Improved method for MR microscopy of brain tissue cultured with the interface method combined with Lenz lenses

MR in microscopy can non-invasively image the morphology of living tissue, which is of particular interest in studying the mammalian brain. Many studies use live animals for basic research on brain functions, disease pathogenesis, and drug development. However, in vitro systems are on the rise, due to advantages such as the absence of a blood-brain barrier, predictable pharmacokinetics, and reduced ethical restrictions. Hence, they present an inexpensive and adequate technique to answer scientific questions and to perform drug screenings. Some publications report the use of acute brain slices for MR microscopy studies, but these only permit single measurements over several hours.
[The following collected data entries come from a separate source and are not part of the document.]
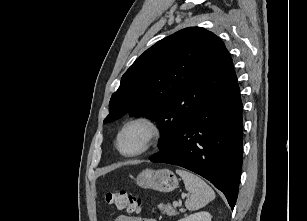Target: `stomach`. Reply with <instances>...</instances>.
<instances>
[{
  "label": "stomach",
  "mask_w": 307,
  "mask_h": 221,
  "mask_svg": "<svg viewBox=\"0 0 307 221\" xmlns=\"http://www.w3.org/2000/svg\"><path fill=\"white\" fill-rule=\"evenodd\" d=\"M134 180L142 188H151L160 192H171L179 186V180L168 169L153 170L146 168Z\"/></svg>",
  "instance_id": "stomach-1"
}]
</instances>
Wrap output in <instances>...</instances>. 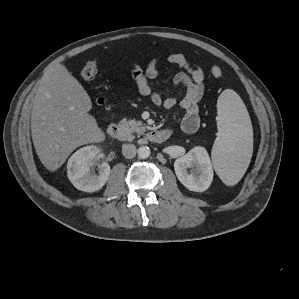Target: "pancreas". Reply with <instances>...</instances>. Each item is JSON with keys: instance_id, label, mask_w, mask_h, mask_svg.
I'll list each match as a JSON object with an SVG mask.
<instances>
[{"instance_id": "obj_1", "label": "pancreas", "mask_w": 299, "mask_h": 299, "mask_svg": "<svg viewBox=\"0 0 299 299\" xmlns=\"http://www.w3.org/2000/svg\"><path fill=\"white\" fill-rule=\"evenodd\" d=\"M119 125L129 134L132 135L134 133L137 134V136L143 135L146 131V126L143 125L141 121H136L135 119H122L119 122Z\"/></svg>"}]
</instances>
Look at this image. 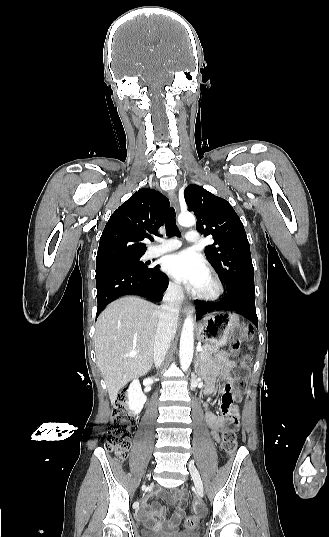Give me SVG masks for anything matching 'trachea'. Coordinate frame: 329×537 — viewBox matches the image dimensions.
I'll return each instance as SVG.
<instances>
[{
  "instance_id": "trachea-1",
  "label": "trachea",
  "mask_w": 329,
  "mask_h": 537,
  "mask_svg": "<svg viewBox=\"0 0 329 537\" xmlns=\"http://www.w3.org/2000/svg\"><path fill=\"white\" fill-rule=\"evenodd\" d=\"M175 215L176 214H175L174 208H170L167 214L166 224H165L167 236H171V235L179 236V231H178L176 221H175Z\"/></svg>"
}]
</instances>
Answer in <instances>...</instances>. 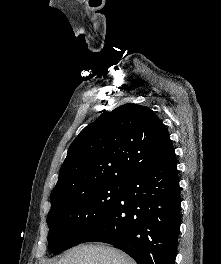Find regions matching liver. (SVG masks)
Instances as JSON below:
<instances>
[{
    "label": "liver",
    "mask_w": 221,
    "mask_h": 264,
    "mask_svg": "<svg viewBox=\"0 0 221 264\" xmlns=\"http://www.w3.org/2000/svg\"><path fill=\"white\" fill-rule=\"evenodd\" d=\"M47 264H136V262L112 247L103 245H80L70 249L60 259Z\"/></svg>",
    "instance_id": "1"
}]
</instances>
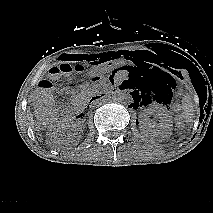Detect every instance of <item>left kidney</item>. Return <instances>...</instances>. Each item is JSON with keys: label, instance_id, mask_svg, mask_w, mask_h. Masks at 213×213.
<instances>
[{"label": "left kidney", "instance_id": "left-kidney-1", "mask_svg": "<svg viewBox=\"0 0 213 213\" xmlns=\"http://www.w3.org/2000/svg\"><path fill=\"white\" fill-rule=\"evenodd\" d=\"M147 112H151V114L155 113L159 118V123L152 122L144 116L140 121V125L144 133L153 137L162 138H166L171 135L173 123L172 116L165 107L156 106L154 109H151V111L148 110ZM177 124L180 125L181 123L178 122Z\"/></svg>", "mask_w": 213, "mask_h": 213}]
</instances>
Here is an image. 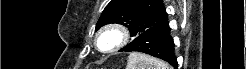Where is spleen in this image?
Listing matches in <instances>:
<instances>
[{
	"mask_svg": "<svg viewBox=\"0 0 246 69\" xmlns=\"http://www.w3.org/2000/svg\"><path fill=\"white\" fill-rule=\"evenodd\" d=\"M126 69H171V67L149 55L132 52L128 56Z\"/></svg>",
	"mask_w": 246,
	"mask_h": 69,
	"instance_id": "1",
	"label": "spleen"
}]
</instances>
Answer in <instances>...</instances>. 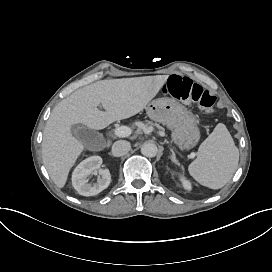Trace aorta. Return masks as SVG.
<instances>
[{"instance_id": "762f6f07", "label": "aorta", "mask_w": 272, "mask_h": 272, "mask_svg": "<svg viewBox=\"0 0 272 272\" xmlns=\"http://www.w3.org/2000/svg\"><path fill=\"white\" fill-rule=\"evenodd\" d=\"M141 153L148 158H153L157 156L158 148L155 144L145 143L141 147Z\"/></svg>"}]
</instances>
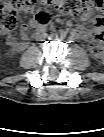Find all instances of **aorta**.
<instances>
[{"mask_svg": "<svg viewBox=\"0 0 104 137\" xmlns=\"http://www.w3.org/2000/svg\"><path fill=\"white\" fill-rule=\"evenodd\" d=\"M66 39V34H65V31L64 30H57L56 31V34H55V40L57 42H62Z\"/></svg>", "mask_w": 104, "mask_h": 137, "instance_id": "762f6f07", "label": "aorta"}]
</instances>
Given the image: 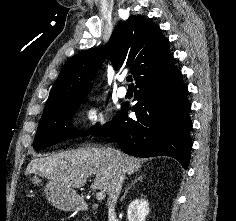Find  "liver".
Listing matches in <instances>:
<instances>
[{
	"instance_id": "obj_1",
	"label": "liver",
	"mask_w": 236,
	"mask_h": 221,
	"mask_svg": "<svg viewBox=\"0 0 236 221\" xmlns=\"http://www.w3.org/2000/svg\"><path fill=\"white\" fill-rule=\"evenodd\" d=\"M105 148L86 147L34 158L25 174L43 176L60 183L68 189L81 188L92 174L95 179L91 188L109 193L115 173V166ZM122 164L128 175L138 171L142 160L121 153Z\"/></svg>"
}]
</instances>
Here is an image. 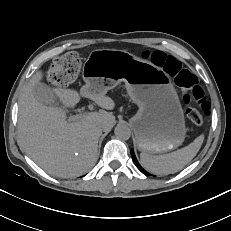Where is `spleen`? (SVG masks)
<instances>
[{
  "instance_id": "1",
  "label": "spleen",
  "mask_w": 231,
  "mask_h": 231,
  "mask_svg": "<svg viewBox=\"0 0 231 231\" xmlns=\"http://www.w3.org/2000/svg\"><path fill=\"white\" fill-rule=\"evenodd\" d=\"M203 140L204 136L200 135L188 146L163 155H151L142 152L140 154L141 163L146 170L158 175L178 172L196 156Z\"/></svg>"
}]
</instances>
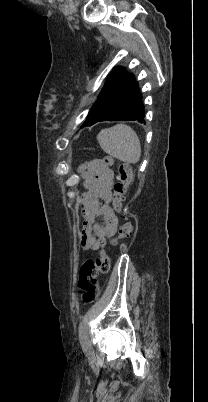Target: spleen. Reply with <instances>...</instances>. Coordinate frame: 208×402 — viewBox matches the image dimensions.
I'll use <instances>...</instances> for the list:
<instances>
[{"label": "spleen", "mask_w": 208, "mask_h": 402, "mask_svg": "<svg viewBox=\"0 0 208 402\" xmlns=\"http://www.w3.org/2000/svg\"><path fill=\"white\" fill-rule=\"evenodd\" d=\"M97 140L106 154L125 164H137L141 158L140 140L136 132L126 124L101 130Z\"/></svg>", "instance_id": "obj_1"}]
</instances>
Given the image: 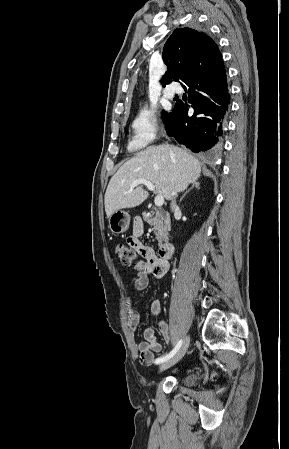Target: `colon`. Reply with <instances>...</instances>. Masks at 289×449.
<instances>
[{
    "label": "colon",
    "instance_id": "colon-1",
    "mask_svg": "<svg viewBox=\"0 0 289 449\" xmlns=\"http://www.w3.org/2000/svg\"><path fill=\"white\" fill-rule=\"evenodd\" d=\"M116 255L125 266H131L137 259V252L128 244H119L116 247Z\"/></svg>",
    "mask_w": 289,
    "mask_h": 449
}]
</instances>
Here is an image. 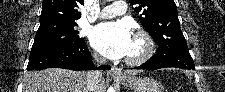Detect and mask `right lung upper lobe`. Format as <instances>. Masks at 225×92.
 Segmentation results:
<instances>
[{
  "label": "right lung upper lobe",
  "mask_w": 225,
  "mask_h": 92,
  "mask_svg": "<svg viewBox=\"0 0 225 92\" xmlns=\"http://www.w3.org/2000/svg\"><path fill=\"white\" fill-rule=\"evenodd\" d=\"M84 0H43L40 24L49 22H75L81 17L77 10Z\"/></svg>",
  "instance_id": "cb5924a9"
}]
</instances>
Repetitive MR measurements in longitudinal studies demand an MR-compatible setup which allows cultivation for several days or weeks, and hence properly functioning in vitro systems. Organotypic hippocampal slice cultures (OHSC) are a well-established and robust in vitro system which still exhibits most histological hallmarks of the hippocampal network in vivo. An MR compatible incubation platform is introduced in which OHSC are cultivated according to the interface method following Stoppini et al. In this cultivation method a tissue slice is placed onto a membrane with nutrition medium underneath and a gas atmosphere above, where the air-tissue interface perpendicular to the B0 field induces strong artefacts. We introduce a handling protocol that suppresses these artefacts and increases signal quality significantly to acquire high resolution images of tissue slices. An additional challenge is the lack of available of MR microscopy equipment suitable for small animal scanners. A Lenz lens with an attached capacitor can dramatically increase the SNR in these cases, and wirelessly bring the detection system in close proximity to the sample without compromising the OHSC system through the introduction of wired detectors. The resultant signal gain is demonstrated by imaging a PFA-fixed brain slice with a 72 mm diameter volume coil without a Lenz lens, and with a broadband and a self-resonant Lenz lens. In our setting, the self-resonant Lenz lens increases the SNR 10-fold over using the volume coil only.